Le mélangisme est une pratique de plus en plus appréciée en France. Même si celle-ci se veut être une forme dérivée de l’échangisme, le mélangisme comporte néanmoins certaines différences. Mais en quoi consiste vraiment le mélangisme ?

Une pratique de groupe

Le mélangisme est, tout comme l’échangisme, basé sur la sexualité de groupe et l’échange de partenaire. Contrairement à la pratique de l’échangisme, les célibataires sont acceptés dans le groupe.
Le mélangisme se veut être l’art du flirt poussé, dont la pratique se résume majoritairement à des rapports sensuels entre les participants. Contrairement à l’échangisme ou à la pratique du libertinage, le mélangisme interdit toute forme de pénétration. Seuls les caresses et baisers sont autorisés entre les participants. Les rapports bucco-génitaux peuvent être tolérés ou interdits, suivant les groupes.

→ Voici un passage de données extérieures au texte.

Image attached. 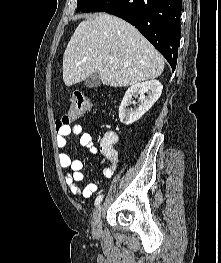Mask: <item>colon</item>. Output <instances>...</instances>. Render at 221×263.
<instances>
[{"instance_id":"5ec220e1","label":"colon","mask_w":221,"mask_h":263,"mask_svg":"<svg viewBox=\"0 0 221 263\" xmlns=\"http://www.w3.org/2000/svg\"><path fill=\"white\" fill-rule=\"evenodd\" d=\"M90 108L91 102L87 97L81 94L73 95L68 112L56 121L57 129L67 127L72 121L89 111Z\"/></svg>"}]
</instances>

Une alternative moins libertine ?

Même si le libertinage peut être un fantasme pour bon nombre d’hommes et de femmes, rares sont ceux qui tenteront cette expérience. Ainsi, le mélangisme semble être une alternative pour ceux et celles qui n’osent pas complètement sauter le pas. Que l’on parle de libertinage, d’échangisme ou de mélangisme, le consentement de tous les participants reste la règle première de ces différentes pratiques sexuelles.

Une origine ancienne

Le mélangisme serait né dans les salons libertins français du XVIIIème et XIXème siècle. Cette pratique se déroulait dans des cercles d’intellectuels et était donc réservée à une certaine élite.
Le mélangisme devient populaire dans les années 90 et le nombre de ses adeptes ne cessent de croître, face à la menace du SIDA et des maladies sexuellement transmissibles. En effet, caresses et baisers ne sont pas des facteurs de transmission du SIDA. Le mélangisme évite ainsi certaines pratiques à risques en bannissant tout acte de pénétration. Cette pratique fait ainsi rimer sexualité et sécurité, ce que les plus sceptiques ne pourront qu’approuver.